La posizione del Tennessee è chiara. Ai sensi del suo Sports Gaming Act, le società che accettano scommesse su eventi sportivi devono essere autorizzate dallo Stato e rispettare un quadro normativo che include la tutela dei consumatori, i requisiti minimi di età, le misure per il gioco responsabile e le imposte.

Kalshi non rispetta nessuna di queste disposizioni in quanto bookmaker del Tennessee, poiché sostiene di non essere un bookmaker.

Kalshi gestisce invece un mercato dei contratti designato a livello federale. Gli utenti acquistano e vendono contratti il cui regolamento dipende dal verificarsi o meno di un evento. Un contratto che prevede se una squadra della NFL vincerà una partita specifica potrebbe essere scambiato a 65 centesimi, il che rappresenta approssimativamente una probabilità del 65% implicita nel mercato. Se l’evento si verifica, un contratto vincente viene regolato a 1 dollaro. In caso contrario, viene regolato a zero.

L’esperienza economica per il cliente può sembrare straordinariamente simile al gioco d’azzardo.

Ma la struttura del mercato è diversa.

Un bookmaker tradizionale si pone dalla parte opposta rispetto alla scommessa del cliente e fissa i prezzi in modo da gestire la propria esposizione. Su Kalshi, gli utenti generalmente negoziano contro altri partecipanti al mercato.
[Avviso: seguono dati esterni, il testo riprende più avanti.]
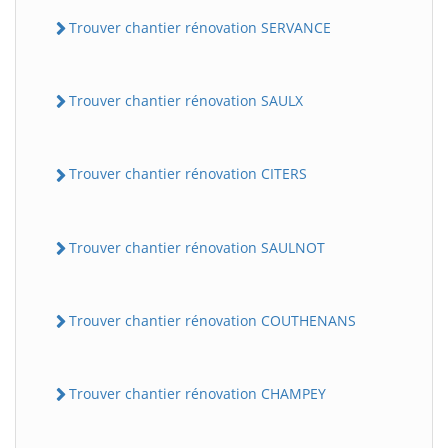
Trouver chantier rénovation SERVANCE
Trouver chantier rénovation SAULX
Trouver chantier rénovation CITERS
Trouver chantier rénovation SAULNOT
Trouver chantier rénovation COUTHENANS
Trouver chantier rénovation CHAMPEY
La piattaforma facilita la transazione, e i prezzi emergono dall’interazione tra acquirenti e venditori piuttosto che da un bookmaker che determina le quote.

Questa differenza è fondamentale per la difesa legale di Kalshi.

Potrebbe anche essere la distinzione che, in ultima analisi, determinerà se gli Stati Uniti svilupperanno un unico regime nazionale per i mercati predittivi o decine di regimi sul gioco d’azzardo diversi da uno Stato all’altro.

Questo articolo è stato tradotto dall'inglese tramite IA. La versione originale in inglese è la fonte autorevole; le traduzioni automatiche possono contenere imprecisioni, in particolare nella terminologia legale e normativa.